● **Activity**: Repeat each entry word for word; the images are not part of the copy.

* * *

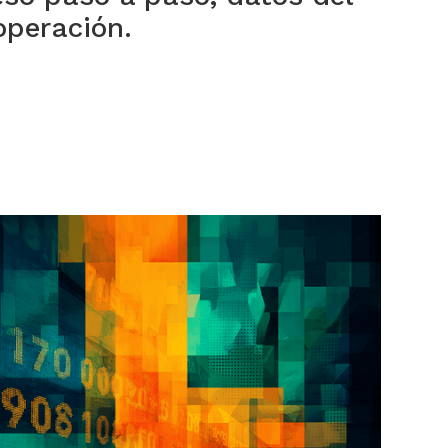
operación.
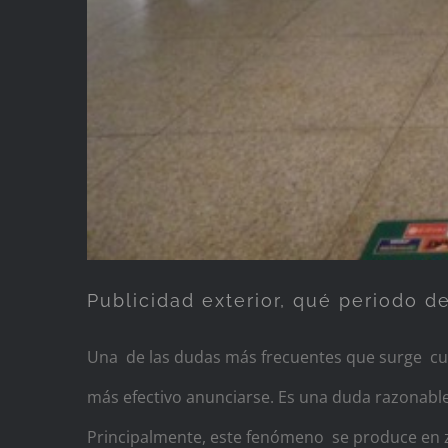
Publicidad exterior, qué periodo 
Una de las dudas más frecuentes que surge cua
más efectivo anunciarse. Es una duda razonable
Principalmente, este fenómeno se produce en z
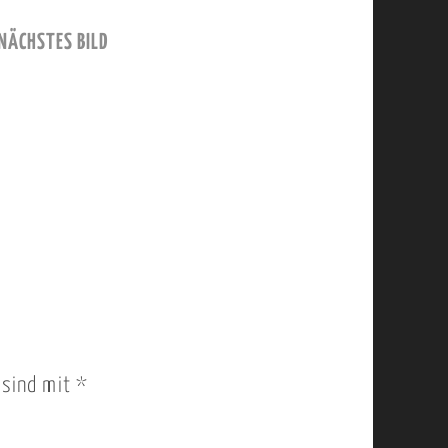
NÄCHSTES BILD
r sind mit
*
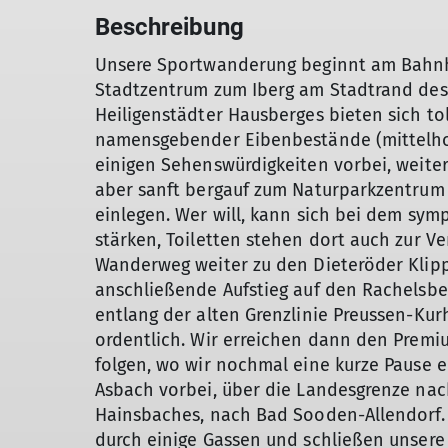
Beschreibung
Unsere Sportwanderung beginnt am Bahnho
Stadtzentrum zum Iberg am Stadtrand des
Heiligenstädter Hausberges bieten sich tol
namensgebender Eibenbestände (mittelhoc
einigen Sehenswürdigkeiten vorbei, weiter 
aber sanft bergauf zum Naturparkzentrum
einlegen. Wer will, kann sich bei dem sy
stärken, Toiletten stehen dort auch zur V
Wanderweg weiter zu den Dieteröder Kli
anschließende Aufstieg auf den Rachelsbe
entlang der alten Grenzlinie Preussen-Kur
ordentlich. Wir erreichen dann den Premi
folgen, wo wir nochmal eine kurze Pause e
Asbach vorbei, über die Landesgrenze nac
Hainsbaches, nach Bad Sooden-Allendorf.
durch einige Gassen und schließen unser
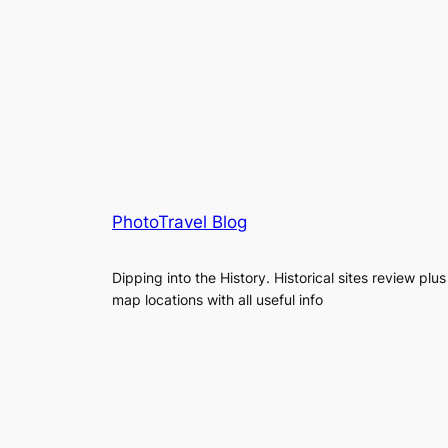
PhotoTravel Blog
Dipping into the History. Historical sites review plus
map locations with all useful info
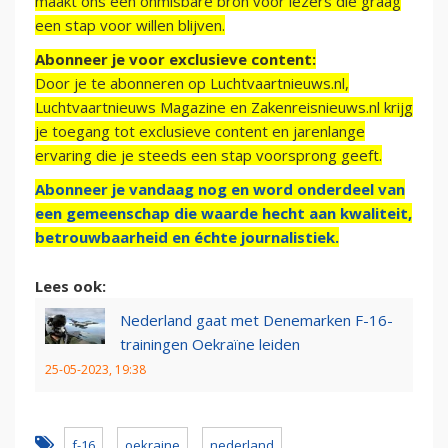
maakt ons een onmisbare bron voor lezers die graag
een stap voor willen blijven.
Abonneer je voor exclusieve content:
Door je te abonneren op Luchtvaartnieuws.nl,
Luchtvaartnieuws Magazine en Zakenreisnieuws.nl krijg
je toegang tot exclusieve content en jarenlange
ervaring die je steeds een stap voorsprong geeft.
Abonneer je vandaag nog en word onderdeel van
een gemeenschap die waarde hecht aan kwaliteit,
betrouwbaarheid en échte journalistiek.
Lees ook:
Nederland gaat met Denemarken F-16-
trainingen Oekraïne leiden
25-05-2023, 19:38
f-16
oekraine
nederland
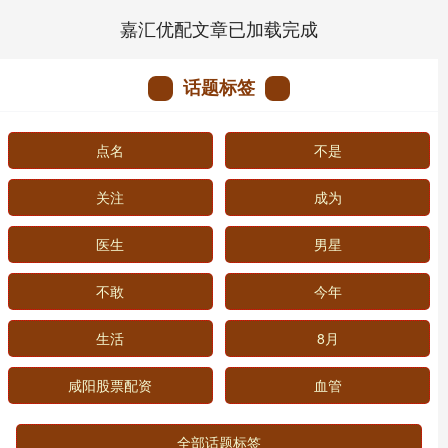
嘉汇优配文章已加载完成
话题标签
点名
不是
关注
成为
医生
男星
不敢
今年
生活
8月
咸阳股票配资
血管
全部话题标签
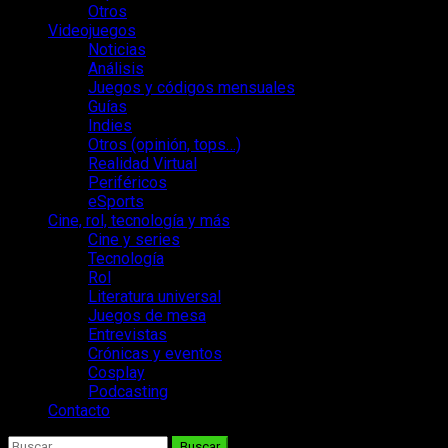
Otros
Videojuegos
Noticias
Análisis
Juegos y códigos mensuales
Guías
Indies
Otros (opinión, tops…)
Realidad Virtual
Periféricos
eSports
Cine, rol, tecnología y más
Cine y series
Tecnología
Rol
Literatura universal
Juegos de mesa
Entrevistas
Crónicas y eventos
Cosplay
Podcasting
Contacto
Buscar:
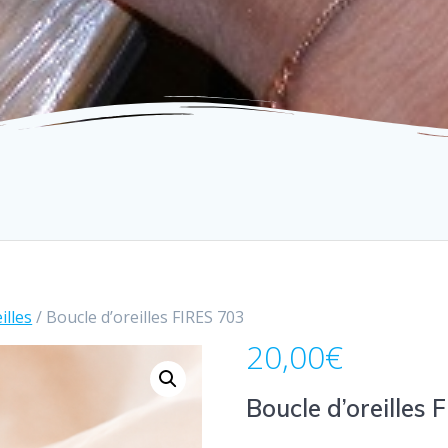
illes
/ Boucle d’oreilles FIRES 703
20,00
€
Boucle d’oreilles 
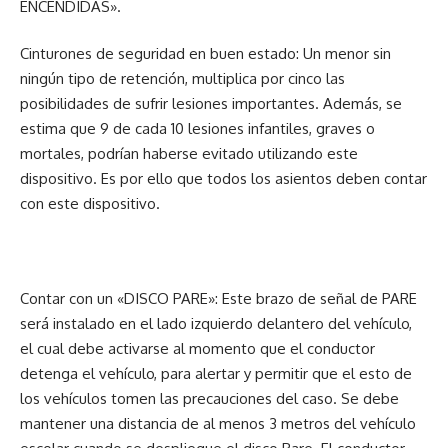
ENCENDIDAS».
Cinturones de seguridad en buen estado: Un menor sin
ningún tipo de retención, multiplica por cinco las
posibilidades de sufrir lesiones importantes. Además, se
estima que 9 de cada 10 lesiones infantiles, graves o
mortales, podrían haberse evitado utilizando este
dispositivo. Es por ello que todos los asientos deben contar
con este dispositivo.
Contar con un «DISCO PARE»: Este brazo de señal de PARE
será instalado en el lado izquierdo delantero del vehículo,
el cual debe activarse al momento que el conductor
detenga el vehículo, para alertar y permitir que el esto de
los vehículos tomen las precauciones del caso. Se debe
mantener una distancia de al menos 3 metros del vehículo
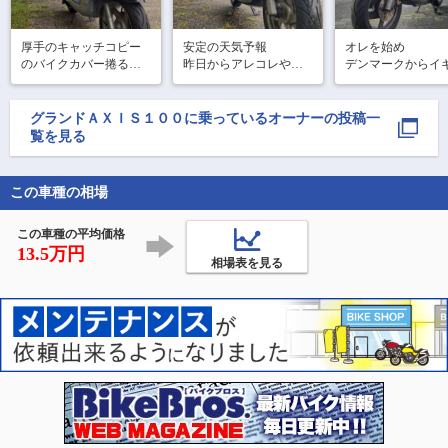
厚手のキャッチコピー
安定の天気予報

オレを始め

のバイクカバー捲ると

昨日からアレコレやる
デンマークからイ
びっしょりになってた
事を考えていたけど

ス行って今日から
Ｇアク

雨があがるまでゴロゴ
ムスメと

雨の中ほったらかしに
ロ

今日働く全ての人
グランドＡＸＩＳ１００
に乗っているオーナーの投稿一
したプレスのほうが乾
ケータイのバッテリー
げる

覧を見る
いてる

もすっかり空っぽにな
ったし

空想労働シリーズ

乾燥させたい

雨あがったし

この車種の相場
サラリーマン

ATM行かなきゃいけな
いし

まずはお使いから

会社行ってＳＯＳ
水撒きしなくていいの
この車種の平均価格
イン練習しよう

雨上がりからいち早く
で時間に余裕がある
13.5万円
相場表を見る
乗れるの

朝からガソリン入れ
やっぱ
燃費１０㌔って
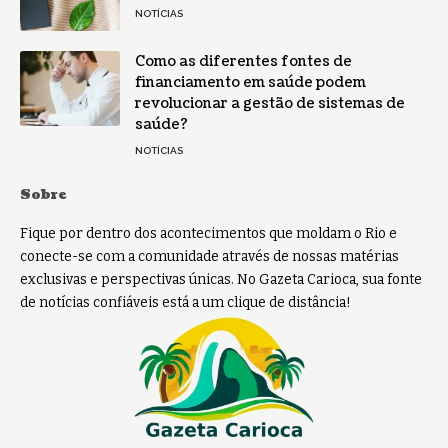
NOTÍCIAS
Como as diferentes fontes de
financiamento em saúde podem
revolucionar a gestão de sistemas de
saúde?
NOTÍCIAS
Sobre
Fique por dentro dos acontecimentos que moldam o Rio e
conecte-se com a comunidade através de nossas matérias
exclusivas e perspectivas únicas. No Gazeta Carioca, sua fonte
de notícias confiáveis está a um clique de distância!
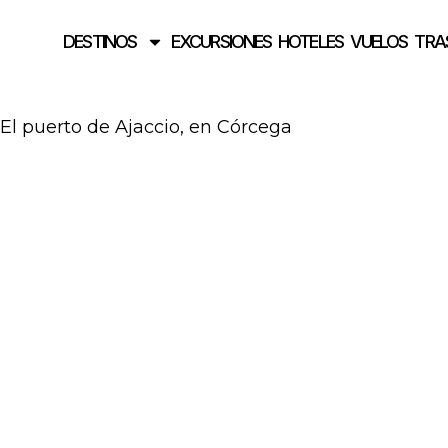
DESTINOS
EXCURSIONES
HOTELES
VUELOS
TRA
El puerto de Ajaccio, en Córcega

* * *

● **Reply to the exercise**:
operación.
Publicidad exterior, qué periodo 
Una de las dudas más frecuentes que surge cua
más efectivo anunciarse. Es una duda razonable
Principalmente, este fenómeno se produce en z
NÄCHSTES BILD
r sind mit
*
Beschreibung
Unsere Sportwanderung beginnt am Bahnho
Stadtzentrum zum Iberg am Stadtrand des
Heiligenstädter Hausberges bieten sich tol
namensgebender Eibenbestände (mittelhoc
einigen Sehenswürdigkeiten vorbei, weiter 
aber sanft bergauf zum Naturparkzentrum
einlegen. Wer will, kann sich bei dem sy
stärken, Toiletten stehen dort auch zur V
Wanderweg weiter zu den Dieteröder Kli
anschließende Aufstieg auf den Rachelsbe
entlang der alten Grenzlinie Preussen-Kur
ordentlich. Wir erreichen dann den Premi
folgen, wo wir nochmal eine kurze Pause e
Asbach vorbei, über die Landesgrenze nac
Hainsbaches, nach Bad Sooden-Allendorf.
durch einige Gassen und schließen unser
PhotoTravel Blog
Dipping into the History. Historical sites review plus
map locations with all useful info
maakt ons een onmisbare bron voor lezers die graag
een stap voor willen blijven.
Abonneer je voor exclusieve content:
Door je te abonneren op Luchtvaartnieuws.nl,
Luchtvaartnieuws Magazine en Zakenreisnieuws.nl krijg
je toegang tot exclusieve content en jarenlange
ervaring die je steeds een stap voorsprong geeft.
Abonneer je vandaag nog en word onderdeel van
een gemeenschap die waarde hecht aan kwaliteit,
betrouwbaarheid en échte journalistiek.
Lees ook:
Nederland gaat met Denemarken F-16-
trainingen Oekraïne leiden
25-05-2023, 19:38
f-16
oekraine
nederland
嘉汇优配文章已加载完成
话题标签
点名
不是
关注
成为
医生
男星
不敢
今年
生活
8月
咸阳股票配资
血管
全部话题标签
Otros
Videojuegos
Noticias
Análisis
Juegos y códigos mensuales
Guías
Indies
Otros (opinión, tops…)
Realidad Virtual
Periféricos
eSports
Cine, rol, tecnología y más
Cine y series
Tecnología
Rol
Literatura universal
Juegos de mesa
Entrevistas
Crónicas y eventos
Cosplay
Podcasting
Contacto
Buscar:
illes
/ Boucle d’oreilles FIRES 703
20,00
€
Boucle d’oreilles 
ENCENDIDAS».
Cinturones de seguridad en buen estado: Un menor sin
ningún tipo de retención, multiplica por cinco las
posibilidades de sufrir lesiones importantes. Además, se
estima que 9 de cada 10 lesiones infantiles, graves o
mortales, podrían haberse evitado utilizando este
dispositivo. Es por ello que todos los asientos deben contar
con este dispositivo.
Contar con un «DISCO PARE»: Este brazo de señal de PARE
será instalado en el lado izquierdo delantero del vehículo,
el cual debe activarse al momento que el conductor
detenga el vehículo, para alertar y permitir que el esto de
los vehículos tomen las precauciones del caso. Se debe
mantener una distancia de al menos 3 metros del vehículo
厚手のキャッチコピー
安定の天気予報

オレを始め

のバイクカバー捲ると

昨日からアレコレやる
デンマークからイ
びっしょりになってた
事を考えていたけど

ス行って今日から
Ｇアク

雨があがるまでゴロゴ
ムスメと

雨の中ほったらかしに
ロ

今日働く全ての人
グランドＡＸＩＳ１００
に乗っているオーナーの投稿一
したプレスのほうが乾
ケータイのバッテリー
げる

覧を見る
いてる

もすっかり空っぽにな
ったし

空想労働シリーズ

乾燥させたい

雨あがったし

この車種の相場
サラリーマン

ATM行かなきゃいけな
いし

まずはお使いから

会社行ってＳＯＳ
水撒きしなくていいの
この車種の平均価格
イン練習しよう

雨上がりからいち早く
で時間に余裕がある
13.5万円
相場表を見る
乗れるの

朝からガソリン入れ
やっぱ
燃費１０㌔って
NOTÍCIAS
Como as diferentes fontes de
financiamento em saúde podem
revolucionar a gestão de sistemas de
saúde?
NOTÍCIAS
Sobre
Fique por dentro dos acontecimentos que moldam o Rio e
conecte-se com a comunidade através de nossas matérias
exclusivas e perspectivas únicas. No Gazeta Carioca, sua fonte
de notícias confiáveis está a um clique de distância!
DESTINOS
EXCURSIONES
HOTELES
VUELOS
TRA
El puerto de Ajaccio, en Córcega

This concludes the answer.